Simultaneous speech translation attempts to produce high quality translations while at the same time minimizing the latency between production of words in the source language and translation into the target language.
A key prediction problem in simultaneous translation is when to start translating the input stream. I will talk about two new algorithms that together provide a solution to this problem. The first algorithm learns to find effective places to break the input stream. In order to balance the often conflicting demands of low latency and high translation quality, the algorithm exploits the notion of Pareto optimality. The second algorithm is a stream decoder that incrementally processes the input stream from left to right and produces output translations for segments of the input. These segments are found by consulting classifiers trained on data created by the first algorithm.
We compare our approach with previous work and present translation quality scores (BLEU scores) and the latency of generating translations (number of segments translated per second) on audio lecture data from the TED talks collection.
Anoop Sarkar is Professor of Computer Science at Simon Fraser University in British Columbia, Canada where he co-directs the Natural Language Laboratory (http://natlang.cs.sfu.ca).
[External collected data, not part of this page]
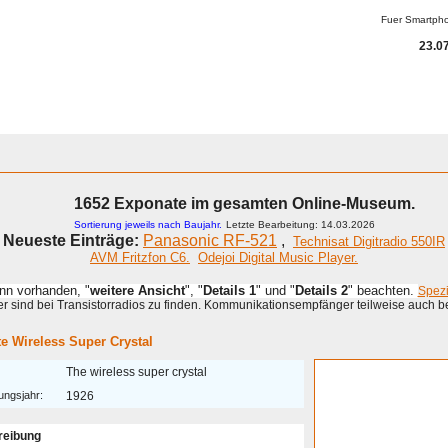
Fuer Smartph
23.07
1652 Exponate im gesamten Online-Museum.
Sortierung jeweils nach Baujahr.
Letzte Bearbeitung: 14.03.2026
Neueste Einträge:
Panasonic RF-521
,
Technisat Digitradio 550IR
AVM Fritzfon C6.
Odejoi Digital Music Player.
enn vorhanden, "
weitere Ansicht
", "
Details 1
" und "
Details 2
" beachten.
Spez
 sind bei Transistorradios zu finden. Kommunikationsempfänger teilweise auch b
te Wireless Super Crystal
The wireless super crystal
ungsjahr:
1926
reibung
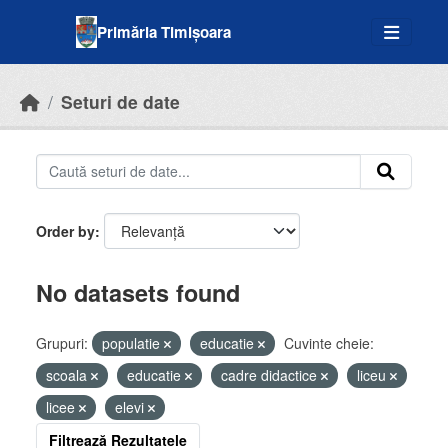
Skip to main content
Primăria Timișoara
Seturi de date
Order by
No datasets found
Grupuri:
populatie
educatie
Cuvinte cheie:
scoala
educatie
cadre didactice
liceu
licee
elevi
Filtrează Rezultatele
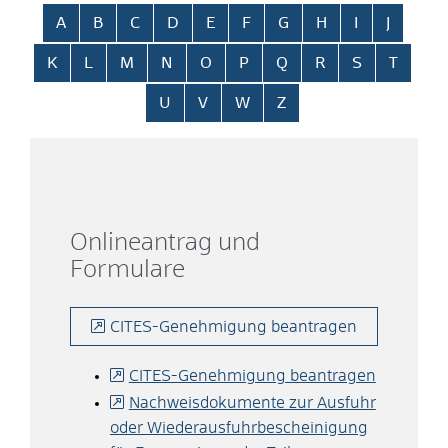
Alphabetisches Register überspringen
A
B
C
D
E
F
G
H
I
J
K
L
M
N
O
P
Q
R
S
T
U
V
W
Z
Onlineantrag und
Formulare
CITES-Genehmigung beantragen
CITES-Genehmigung beantragen
Nachweisdokumente zur Ausfuhr
oder Wiederausfuhrbescheinigung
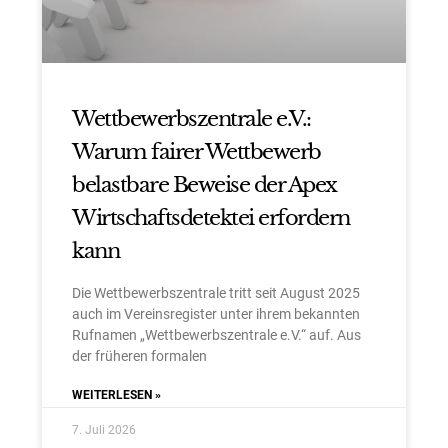
Wettbewerbszentrale e.V.:
Warum fairer Wettbewerb
belastbare Beweise der Apex
Wirtschaftsdetektei erfordern
kann
Die Wettbewerbszentrale tritt seit August 2025
auch im Vereinsregister unter ihrem bekannten
Rufnamen „Wettbewerbszentrale e.V.“ auf. Aus
der früheren formalen
WEITERLESEN »
7. Juli 2026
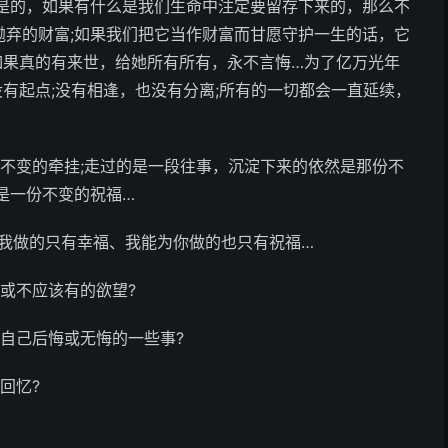
…是的，如果有什么是我们生命中注定要留存下来的，那么不
抛弃的财富;如果我们把它当作财富而甘愿守护一生的话，它
如果真的有来世，给她所有所有，永不言悔…为了亿万光年
有起点;没有相逢，也没有分离;所有的一切都会一直延续，
不变的牵挂;走过的是一段往事，沉淀下来的依然是那份不
一份不变的祝福… ­
我做的只有幸福、我能为你做的也只有祝福…­
或不应该有的欲望?­
自己后悔或无悔的一些事?­
忆?­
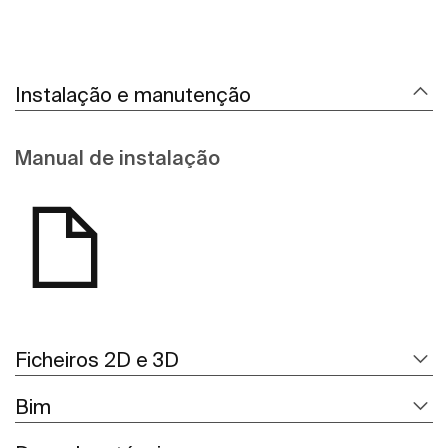
Instalação e manutenção
Manual de instalação
Ficheiros 2D e 3D
Bim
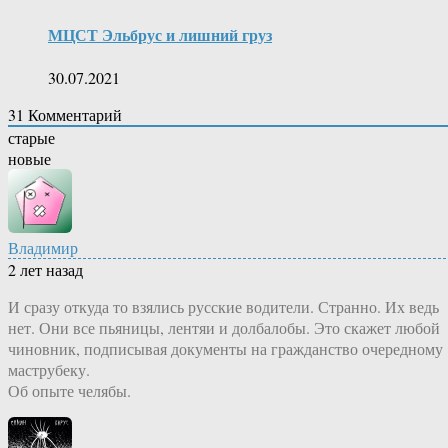
МЦСТ Эльбрус и лишний груз
30.07.2021
31
Комментарий
старые
новые
Владимир
2 лет назад
И сразу откуда то взялись русские водители. Странно. Их ведь
нет. Они все пьяницы, лентяи и долбалобы. Это скажет любой
чиновник, подписывая документы на гражданство очередному
маструбеку.
Об опыте челябы.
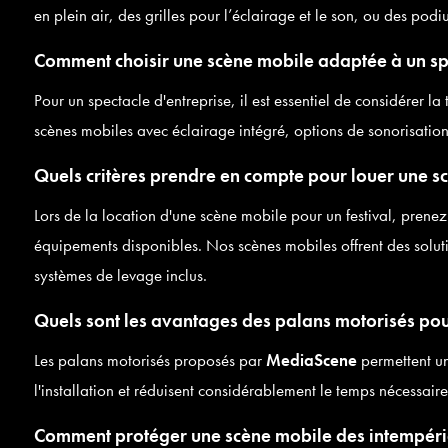
en plein air, des grilles pour l’éclairage et le son, ou des po
Comment choisir une scène mobile adaptée à un spe
Pour un spectacle d'entreprise, il est essentiel de considérer l
scènes mobiles avec éclairage intégré, options de sonorisatio
Quels critères prendre en compte pour louer une sc
Lors de la location d'une scène mobile pour un festival, prenez 
équipements disponibles. Nos scènes mobiles offrent des solu
systèmes de levage inclus.
Quels sont les avantages des palans motorisés pour
Les palans motorisés proposés par
MediaScene
permettent un 
l'installation et réduisent considérablement le temps nécessair
Comment protéger une scène mobile des intempérie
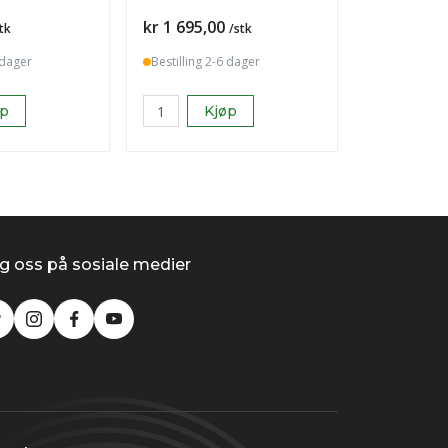
Pris
kr 1 695,00
tk
/stk
 dager
Bestilling 2-6 dager
øp
Kjøp
g oss på sosiale medier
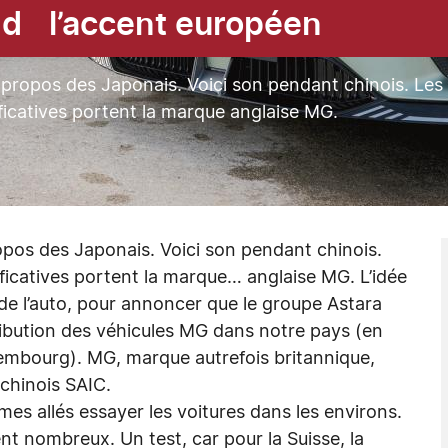
end l’accent européen
 à propos des Japonais. Voici son pendant chinois. Les
ficatives portent la marque anglaise MG.
ropos des Japonais. Voici son pendant chinois.
ificatives portent la marque… anglaise MG. L’idée
 de l’auto, pour annoncer que le groupe Astara
stribution des véhicules MG dans notre pays (en
xembourg). MG, marque autrefois britannique,
chinois SAIC.
s allés essayer les voitures dans les environs.
nt nombreux. Un test, car pour la Suisse, la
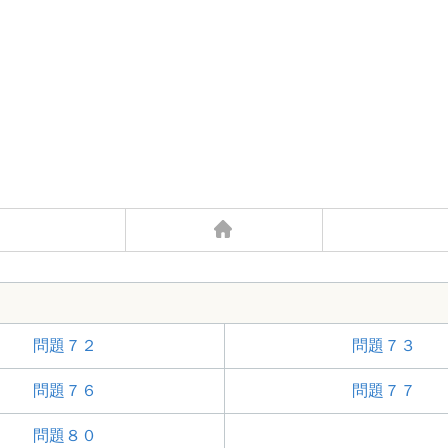
問題７２
問題７３
問題７６
問題７７
問題８０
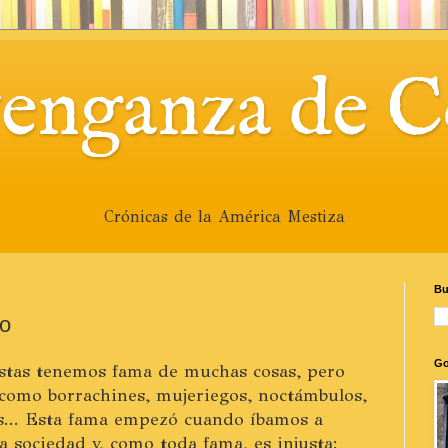
venganza de C
Crónicas de la América Mestiza
Bu
go
Go
istas tenemos fama de muchas cosas, pero
 como borrachines, mujeriegos, noctámbulos,
... Esta fama empezó cuando íbamos a
a sociedad y, como toda fama, es injusta:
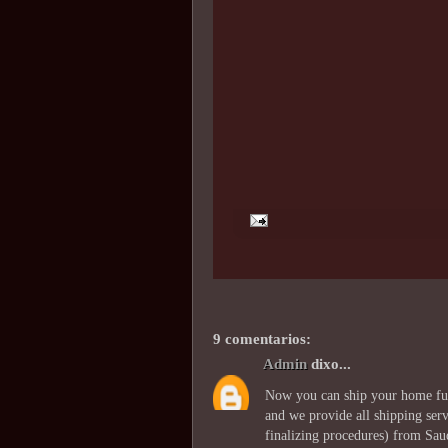
9 comentarios:
Admin
dixo...
Now you can ship your home furn
and we provide all shipping serv
finalizing procedures) from Sau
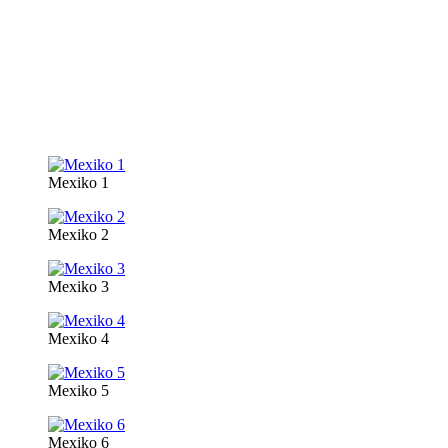
Mexiko 1
Mexiko 2
Mexiko 3
Mexiko 4
Mexiko 5
Mexiko 6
His research uses machine learning methods applied to natural language processing, specifically statistical machine translation between all human languages, and the summarization of information in language using a combination of visualization and semantic parsing algorithms. He sometimes dreams about a computational decipherment of ancient scripts and mysterious manuscripts.
He received his Ph.D. from the Department of Computer and Information Sciences at the University of Pennsylvania under Prof. Aravind Joshi for his work on semi-supervised statistical parsing using tree-adjoining grammars.